Mathieu Denis : Il y a plusieurs éléments. Une des premières choses qui m’a intrigué à l’époque, c’est l’homme derrière le fait divers. Qu’est-ce qui peut bien pousser un homme, père de famille avec un bon emploi, à poser un geste aussi grave que celui qui a été commis? Puis, petit à petit, en faisant un petit peu de recherches sur le sujet, il y a eu la question financière qui est apparue. C’était un homme criblé de dettes, 250 000 $ sur des cartes de crédit. Il était donc vraiment pris à la gorge. J’avais envie de parler de ça, de ce monde dans lequel on vit où le système économique qui régit nos vies est de plus en plus impitoyable. Je pense que de nos jours, c’est un système qui agit comme un monopole, un système de pensées sans compétition. Et j’ai l’impression que ce système-là devient de plus en plus inhumain, de plus en plus insoutenable. Il finit donc par nous rendre aussi de plus en plus inhumains. J’avais envie d’explorer ça. Par la suite, il y a eu toute la question autour de l’origine maghrébine du personnage. À l’époque, quand l’histoire est sortie, il y a eu des réactions très surprenantes autour de ça, il y avait plein…comment dire…
D’amalgames?
MD : Oui d’amalgames et de suppositions franchement racistes. J’ai alors eu l’impression que c’était un thème qu’il était important d’aborder.
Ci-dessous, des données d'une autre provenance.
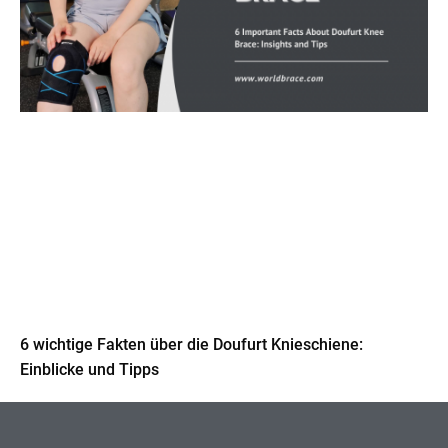
6 wichtige Fakten über die Doufurt Knieschiene:
Einblicke und Tipps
Je voulais parler de la vie d’un immigrant au Québec, de ce que ça veut dire, de ce que ça implique. J’ai eu l’intuition que ça avait aussi joué un rôle dans l’espèce de drame sur l’homme qui a inspiré le personnage de Nacer.
Est-ce que vous trouvez que la situation au Québec a changé dans les dernières années par rapport à l’immigration justement?
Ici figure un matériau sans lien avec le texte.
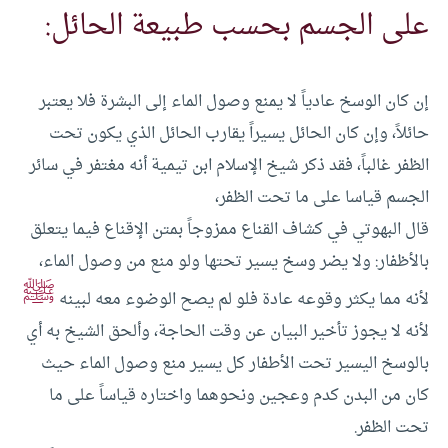
على الجسم بحسب طبيعة الحائل:
إن كان الوسخ عادياً لا يمنع وصول الماء إلى البشرة فلا يعتبر
حائلاً، وإن كان الحائل يسيراً يقارب الحائل الذي يكون تحت
الظفر غالباً، فقد ذكر شيخ الإسلام ابن تيمية أنه مغتفر في سائر
الجسم قياسا على ما تحت الظفر،
قال البهوتي في كشاف القناع ممزوجاً بمتن الإقناع فيما يتعلق
بالأظفار: ولا يضر وسخ يسير تحتها ولو منع من وصول الماء،
ﷺ
لأنه مما يكثر وقوعه عادة فلو لم يصح الوضوء معه لبينه
لأنه لا يجوز تأخير البيان عن وقت الحاجة، وألحق الشيخ به أي
بالوسخ اليسير تحت الأطفار كل يسير منع وصول الماء حيث
كان من البدن كدم وعجين ونحوهما واختاره قياساً على ما
تحت الظفر.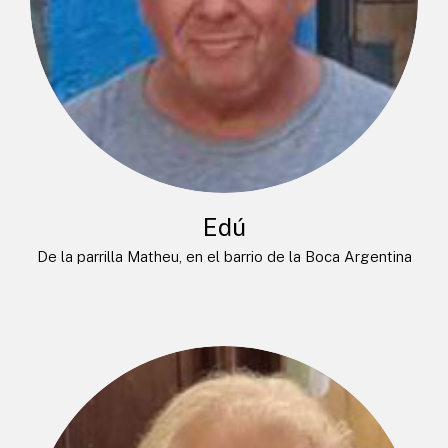
Edú
De la parrilla Matheu, en el barrio de la Boca Argentina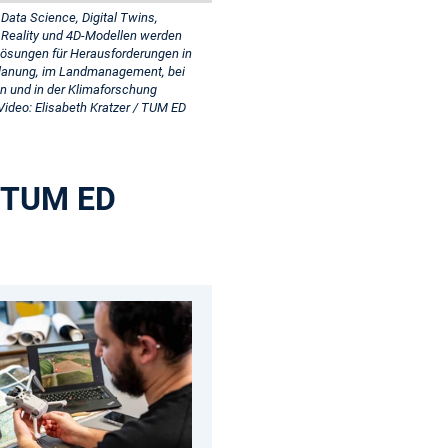
 Data Science, Digital Twins,
Reality und 4D-Modellen werden
Lösungen für Herausforderungen in
planung, im Landmanagement, bei
n und in der Klimaforschung
 Video: Elisabeth Kratzer / TUM ED
r TUM ED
MD : J’ai l’impression que ça a changé pour le pire. Ça s’empire. Il y avait déjà des tensions, mais dernièrement, j’ai l’impression que l’influence du monde en général n’est pas bonne. Nos voisins, les États-Unis pour ne pas les nommer, ont adopté un régime qui a décomplexé le racisme selon moi. Ça a depuis fait des vagues et ça se répercute ici. J’ai le sentiment qu’il y a un inconfort grandissant autour des questions de l’immigration.
J’ai l’impression qu’au cœur de votre cinéma, l’un des thèmes qui revient souvent, c’est la lutte sociale. Celle politique de Corbo (2014) et celle estudiantine de Ceux qui font les révolutions à moitié n’ont fait que se creuser un tombeau (2016). Ici le personnage de Nacer se révolte, entre autre, contre un système qui n’accorde pas les mêmes chances à une personne issue de l’immigration. Ça s’est décidé rapidement à l’écriture de parler de ces enjeux-là à travers ce personnage?
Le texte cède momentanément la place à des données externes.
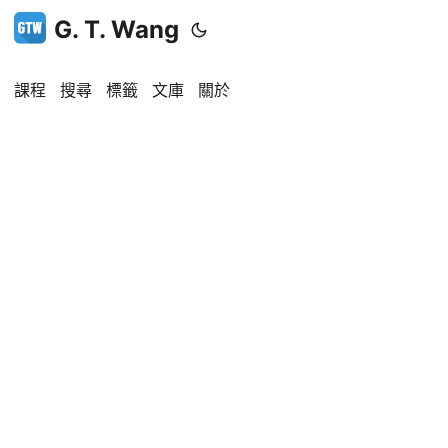
G. T. Wang
課程
搜尋
標籤
文庫
關於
MD : Oui, c’était là dès le début car c’est un des éléments qui m’a interpellé dans l’histoire. J’avais l’impression que c’était important d’en parler. Mes films parlent de lutte sociale, mais ils parlent tous également d’identité. Et de cette façon, c’était une autre manière d’explorer le thème de l’identité au Québec.

Qu’est-ce qui selon vous rend la quête de Nacer universelle malgré tout?
MD : Nacer, ça pourrait être moi. Mis à part le fait que je ne vis pas la particularité de son drame et le racisme auquel il est confronté, tout ce qu’il vit, je pourrais le vivre. Dans le sens où être pris à la gorge par des dettes de cartes de crédit, je l’ai vécu. D’aller à l’école et de trouver que la voiture que conduit le père de l’ami de mon fils est plus belle et meilleure que la mienne, je le vis aussi à tous les jours. Je parle d’un monde dont je suis le produit. J’en suis même à la fois critique et complice. Donc, en ce sens, Nacer et moi, on est semblables.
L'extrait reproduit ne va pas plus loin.